Nichts ist jedoch ein stärkeres Zeichen der Treue zur großen Küchentradition Italiens und zur Geschichte des „Dal Pescatore“ als die Tortelli di zucca (zucca, amaretti, mostarda e Parmigiano Reggiano). Schließlich war es Bruna, die sie während der Trattoria-Zeit auf die Speisekarte des „Dal Pescatore“ brachte. Sie sind derart berühmt, dass es schlicht und einfach unvorstellbar ist, dieses Gericht nicht zu bestellen, und sie allein rechtfertigen die je zwei Stunden Pilgerfahrt von Mailand und zurück. Diese Tortelli passen voll und ganz zur begehrten Definition von Michelins Drei-Sterne-Bewertung „Vaut le voyage“. Mit Kürbis gefüllte Teigtaschen, seien es Ravioli, Tortelli oder Cappellacci, gehören zu den Grundnahrungsmitteln Norditaliens. Sie werden oft durch die Zugabe von Mandelnoten mittels Amaretti-Bröseln verfeinert. Was die Version des „Dal Pescatore“ heraushebt, ist der Mostardo, ein mit Senf aufgepepptes Früchteconfit. Die Früchte variieren je nach Jahreszeit, meist ist es die weiße Wassermelone. Die Finesse, ja Perfektion dieser Tortelli ist überirdisch: salzig, süß, fruchtig, erdig.

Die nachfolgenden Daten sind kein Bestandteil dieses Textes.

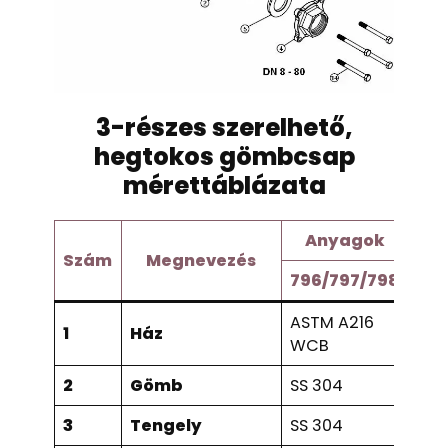
3-részes szerelhető,
hegtokos gömbcsap
mérettáblázata
Anyagok
Szám
Megnevezés
796/797/798
790
ASTM A216
1
Ház
SS 
WCB
2
Gömb
SS 304
SS 
3
Tengely
SS 304
SS 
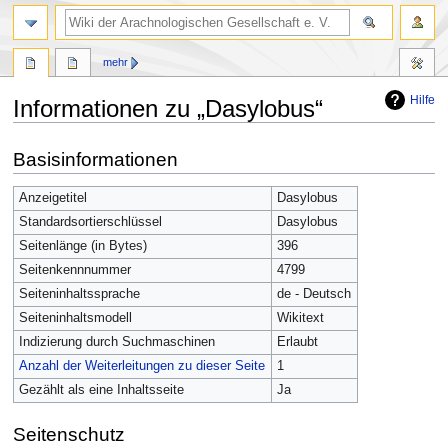
mehr
Hilfe
Informationen zu „Dasylobus“
Zur
Zur
Basisinformationen
Navigation
Suche
springen
springen
Anzeigetitel
Dasylobus
Standardsortierschlüssel
Dasylobus
Seitenlänge (in Bytes)
396
Seitenkennnummer
4799
Seiteninhaltssprache
de - Deutsch
Seiteninhaltsmodell
Wikitext
Indizierung durch Suchmaschinen
Erlaubt
Anzahl der Weiterleitungen zu dieser Seite
1
Gezählt als eine Inhaltsseite
Ja
Seitenschutz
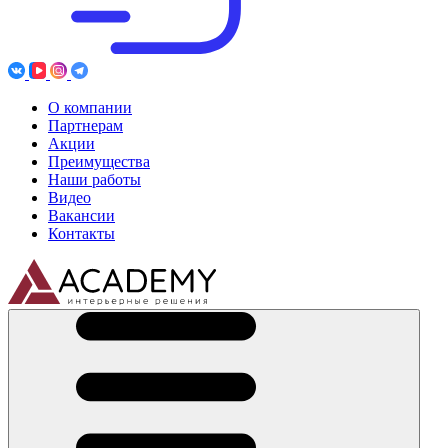
О компании
Партнерам
Акции
Преимущества
Наши работы
Видео
Вакансии
Контакты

Ein weiteres hervorragendes Teigwarengericht sind die Tortellini di Chianina con erbette al salto, cipolle rosse di Tropea, crema di piselli e pergamena di topinambur. Nur allzu oft wird die Füllung der Tortellini durch die Kombination der Pasta und der Sauce übertönt und in den Hintergrund gedrängt. Hier kommt die delikate und leicht erdig schmeckende Füllung mit Chianina-Rindfleisch voll zum Tragen. Die daneben angerichtete hellgrüne Sauce aus Erbsen und Topinambur liefert einen subtilen Akzent und überlässt dem Rind die Hauptrolle. Ein paar sautierte Spinatblätter und konfierte rote Zwiebeln bilden Kontrapunkte.

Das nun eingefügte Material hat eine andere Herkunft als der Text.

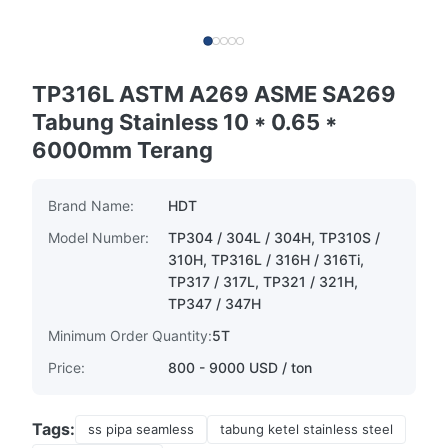
TP316L ASTM A269 ASME SA269
Tabung Stainless 10 * 0.65 *
6000mm Terang
Brand Name:
HDT
Model Number:
TP304 / 304L / 304H, TP310S /
310H, TP316L / 316H / 316Ti,
TP317 / 317L, TP321 / 321H,
TP347 / 347H
Minimum Order Quantity:
5T
Price:
800 - 9000 USD / ton
Tags:
ss pipa seamless
tabung ketel stainless steel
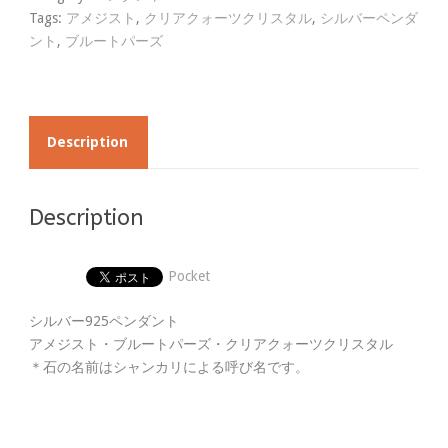
Tags:
アメジスト
,
クリアクォーツクリスタル
,
シルバーペンダ
ント
,
ブルートパーズ
Description
Description
Pocket
シルバー925ペンダント
アメジスト・ブルートパーズ・クリアクォーツクリスタル
＊石の名前はシャンカリによる呼び名です。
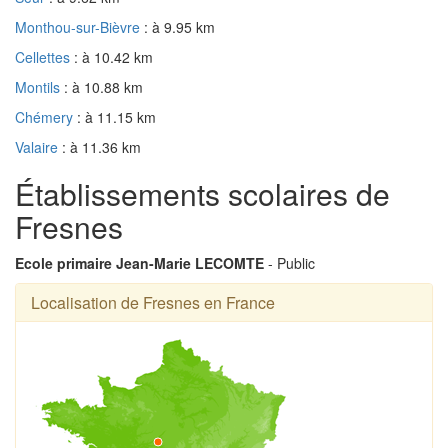
Monthou-sur-Bièvre
: à 9.95 km
Cellettes
: à 10.42 km
Montils
: à 10.88 km
Chémery
: à 11.15 km
Valaire
: à 11.36 km
Établissements scolaires de
Fresnes
Ecole primaire Jean-Marie LECOMTE
- Public
Localisation de Fresnes en France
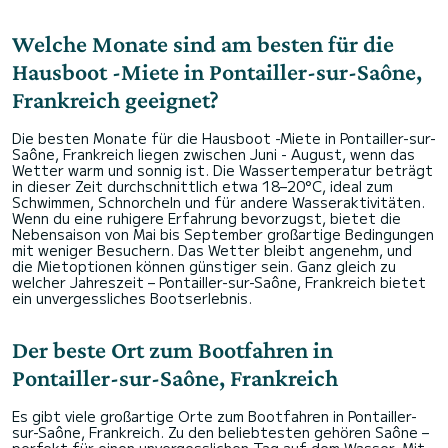
Welche Monate sind am besten für die
Hausboot -Miete in Pontailler-sur-Saône,
Frankreich geeignet?
Die besten Monate für die Hausboot -Miete in Pontailler-sur-
Saône, Frankreich liegen zwischen Juni - August, wenn das
Wetter warm und sonnig ist. Die Wassertemperatur beträgt
in dieser Zeit durchschnittlich etwa 18–20°C, ideal zum
Schwimmen, Schnorcheln und für andere Wasseraktivitäten.
Wenn du eine ruhigere Erfahrung bevorzugst, bietet die
Nebensaison von Mai bis September großartige Bedingungen
mit weniger Besuchern. Das Wetter bleibt angenehm, und
die Mietoptionen können günstiger sein. Ganz gleich zu
welcher Jahreszeit – Pontailler-sur-Saône, Frankreich bietet
ein unvergessliches Bootserlebnis.
Der beste Ort zum Bootfahren in
Pontailler-sur-Saône, Frankreich
Es gibt viele großartige Orte zum Bootfahren in Pontailler-
sur-Saône, Frankreich. Zu den beliebtesten gehören Saône –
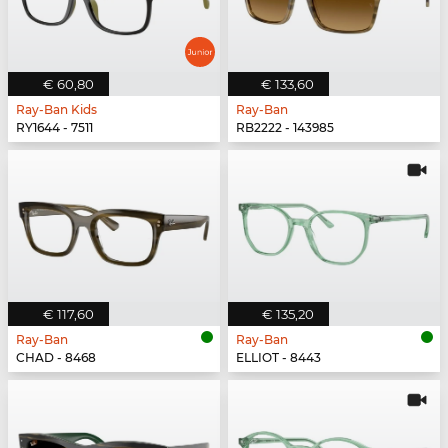
€ 60,80
€ 133,60
Ray-Ban Kids
Ray-Ban
RY1644 - 7511
RB2222 - 143985
€ 117,60
€ 135,20
Ray-Ban
Ray-Ban
CHAD - 8468
ELLIOT - 8443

In jeder Beziehung ein Triumph, auch in Bezug auf seine leuchtende Farbe, ist der Risotto con piselli, asparagi, pane tostato alle erbe e bottarga di tonno. Mit seinem prächtigen Farngrün ist es nicht weniger als eine Ode an den Frühling. Im Gegensatz zu gewöhnlichen Risotti mit Erbsen oder Spargel, bei denen die Gemüsearomen beim Kochen weitgehend verlorengehen, bewahren hier beide mit brillanter Intensität und Frische ihre Eigenständigkeit, unterstützt und hervorgehoben von den gerösteten Schwarzbrotkrümeln. Auch der Reis selbst schmeckt feiner als der üblicherweise für Risotto verwendete Arborio. Es handelt sich um die flache IGP-Sorte Vialone Nano Semifino, die in der Poebene um Mantua und Verona kultiviert wird.
Die Santini schätzen offensichtlich Gemüse sehr. Eine von Giovannis Kreationen nennt sich Misticanza dell’orto con orata marinata, mousse di melanzane, burrata e maionese allo zenzero. Einige perfekt al dente gegarte Karottenstreifen werden auf dem Teller vertikal in Form eines doppelten „P“ plaziert, dessen Kreise mit roher Meerbrasse gefüllt werden. Eine mit Ingwer gewürzte Mayonnaise begleitet die restlichen knackigen Gemüse, die Auberginenmousse und den Burrata-Frischkäse. Das Kennzeichen eines großen Kochs ist, dass er die wichtige Rolle der Textur am Gaumen erkennt, und das ist bei Giovanni eindeutig der Fall.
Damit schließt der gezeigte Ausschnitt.